==== DATA ====

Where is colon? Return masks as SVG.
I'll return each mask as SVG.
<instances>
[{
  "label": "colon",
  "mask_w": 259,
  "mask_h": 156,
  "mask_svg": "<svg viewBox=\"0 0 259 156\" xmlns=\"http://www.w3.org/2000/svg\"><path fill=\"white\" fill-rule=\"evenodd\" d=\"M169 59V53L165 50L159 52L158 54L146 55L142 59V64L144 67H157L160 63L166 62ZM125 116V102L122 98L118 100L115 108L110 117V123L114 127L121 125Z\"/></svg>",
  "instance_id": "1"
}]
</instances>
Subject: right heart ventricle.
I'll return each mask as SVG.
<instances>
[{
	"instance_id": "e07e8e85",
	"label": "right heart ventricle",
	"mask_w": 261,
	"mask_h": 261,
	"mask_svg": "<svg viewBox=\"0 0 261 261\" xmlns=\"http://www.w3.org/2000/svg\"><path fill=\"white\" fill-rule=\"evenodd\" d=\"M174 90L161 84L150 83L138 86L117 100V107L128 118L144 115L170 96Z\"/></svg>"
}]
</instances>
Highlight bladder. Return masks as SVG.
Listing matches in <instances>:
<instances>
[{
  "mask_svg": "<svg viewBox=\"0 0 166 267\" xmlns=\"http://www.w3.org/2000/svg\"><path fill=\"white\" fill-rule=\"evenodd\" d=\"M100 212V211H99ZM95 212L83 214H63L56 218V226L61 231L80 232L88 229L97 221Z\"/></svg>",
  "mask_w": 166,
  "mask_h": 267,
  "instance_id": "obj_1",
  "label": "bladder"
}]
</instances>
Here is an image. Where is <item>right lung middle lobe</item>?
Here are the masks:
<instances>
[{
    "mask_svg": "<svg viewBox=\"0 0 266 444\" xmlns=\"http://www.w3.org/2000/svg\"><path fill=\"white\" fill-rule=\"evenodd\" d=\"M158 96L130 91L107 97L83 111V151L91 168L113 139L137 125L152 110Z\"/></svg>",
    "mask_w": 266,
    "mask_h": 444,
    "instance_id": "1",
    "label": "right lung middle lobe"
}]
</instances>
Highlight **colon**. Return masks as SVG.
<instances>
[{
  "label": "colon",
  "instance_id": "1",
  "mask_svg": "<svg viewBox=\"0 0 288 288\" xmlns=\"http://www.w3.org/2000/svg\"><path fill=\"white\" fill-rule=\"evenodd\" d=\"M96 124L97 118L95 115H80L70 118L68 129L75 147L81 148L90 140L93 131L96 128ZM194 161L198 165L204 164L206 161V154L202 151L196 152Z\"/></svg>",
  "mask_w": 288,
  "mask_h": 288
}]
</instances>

====

» WHAT YOU NEED TO DO
Please give all of the entries again, exactly as written.

» RESPONSE BELOW
Where is colon? Return masks as SVG.
I'll return each mask as SVG.
<instances>
[{
  "label": "colon",
  "mask_w": 259,
  "mask_h": 156,
  "mask_svg": "<svg viewBox=\"0 0 259 156\" xmlns=\"http://www.w3.org/2000/svg\"><path fill=\"white\" fill-rule=\"evenodd\" d=\"M169 59V53L165 50L159 52L158 54L146 55L142 59V64L144 67H157L160 63L166 62ZM125 116V102L122 98L118 100L115 108L110 117V123L114 127L121 125Z\"/></svg>",
  "instance_id": "1"
}]
</instances>
Subject: right heart ventricle.
I'll return each mask as SVG.
<instances>
[{
	"instance_id": "e07e8e85",
	"label": "right heart ventricle",
	"mask_w": 261,
	"mask_h": 261,
	"mask_svg": "<svg viewBox=\"0 0 261 261\" xmlns=\"http://www.w3.org/2000/svg\"><path fill=\"white\" fill-rule=\"evenodd\" d=\"M174 90L161 84L150 83L138 86L117 100V107L128 118L144 115L170 96Z\"/></svg>"
}]
</instances>
Highlight bladder. Return masks as SVG.
Listing matches in <instances>:
<instances>
[{
  "mask_svg": "<svg viewBox=\"0 0 166 267\" xmlns=\"http://www.w3.org/2000/svg\"><path fill=\"white\" fill-rule=\"evenodd\" d=\"M100 212V211H99ZM95 212L83 214H63L56 218V226L61 231L80 232L88 229L97 221Z\"/></svg>",
  "mask_w": 166,
  "mask_h": 267,
  "instance_id": "obj_1",
  "label": "bladder"
}]
</instances>
Here is an image. Where is <item>right lung middle lobe</item>?
Here are the masks:
<instances>
[{
    "mask_svg": "<svg viewBox=\"0 0 266 444\" xmlns=\"http://www.w3.org/2000/svg\"><path fill=\"white\" fill-rule=\"evenodd\" d=\"M158 96L130 91L107 97L83 111V151L91 168L113 139L137 125L152 110Z\"/></svg>",
    "mask_w": 266,
    "mask_h": 444,
    "instance_id": "1",
    "label": "right lung middle lobe"
}]
</instances>
Highlight **colon**. Return masks as SVG.
<instances>
[{
  "label": "colon",
  "instance_id": "1",
  "mask_svg": "<svg viewBox=\"0 0 288 288\" xmlns=\"http://www.w3.org/2000/svg\"><path fill=\"white\" fill-rule=\"evenodd\" d=\"M96 124L97 118L95 115H80L70 118L68 129L75 147L81 148L90 140L93 131L96 128ZM194 161L198 165L204 164L206 161V154L202 151L196 152Z\"/></svg>",
  "mask_w": 288,
  "mask_h": 288
}]
</instances>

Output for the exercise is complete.